EXTRACTED MATERIAL ::
*** Begin section ***

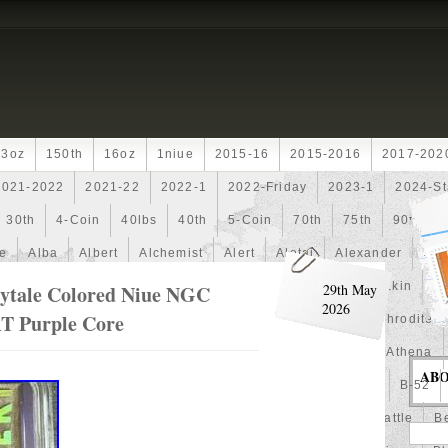
13oz
150th
16oz
1niue
2015-16
2015-2016
2017-202
2021-2022
2021-22
2022-1
2022-Friday
2023-1
2024-St
30th
4-Coin
40lbs
40th
5-Coin
70th
75th
90th
fe
Alba
Albert
Alchemist
Alert
Aletai
Alexander
Ali
an
Ammonite
Ammonoidea
Amun
Amun-Ra
Anakin
An
ytale Colored Niue NGC
29th May
2026
T Purple Core
Another
Antique
Antiqued
Anubis
Anything
Aphrodite
Arthur
Artificial
Artistic
Asiatic
Astonishing
Athena
AB
alian
Autoship
Avc-
Avengers
Awesome
Aztec
B-52
Barbados
Baroque
Basket
Batman
Batmobile
Battle
Be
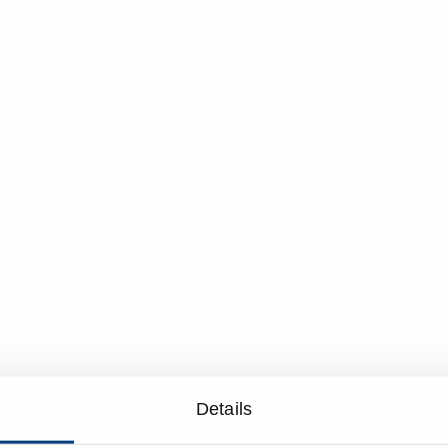
Details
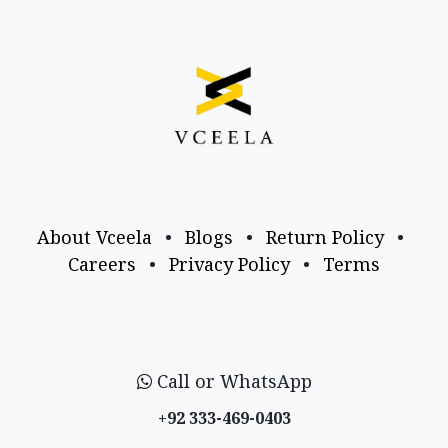
About Vceela
•
Blogs
•
Return Policy
•
Careers
•
Privacy Policy
•
Terms
Call or WhatsApp
+92 333-469-0403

*** End section ***

WORK ORDER :: What is needed is an exact copy of every entry, minus the images.

ANSWER FOR THIS EXERCISE ::
13oz
150th
16oz
1niue
2015-16
2015-2016
2017-202
2021-2022
2021-22
2022-1
2022-Friday
2023-1
2024-St
30th
4-Coin
40lbs
40th
5-Coin
70th
75th
90th
fe
Alba
Albert
Alchemist
Alert
Aletai
Alexander
Ali
an
Ammonite
Ammonoidea
Amun
Amun-Ra
Anakin
An
ytale Colored Niue NGC
29th May
2026
T Purple Core
Another
Antique
Antiqued
Anubis
Anything
Aphrodite
Arthur
Artificial
Artistic
Asiatic
Astonishing
Athena
AB
alian
Autoship
Avc-
Avengers
Awesome
Aztec
B-52
Barbados
Baroque
Basket
Batman
Batmobile
Battle
Be
Details
About Vceela
•
Blogs
•
Return Policy
•
Careers
•
Privacy Policy
•
Terms
Call or WhatsApp
+92 333-469-0403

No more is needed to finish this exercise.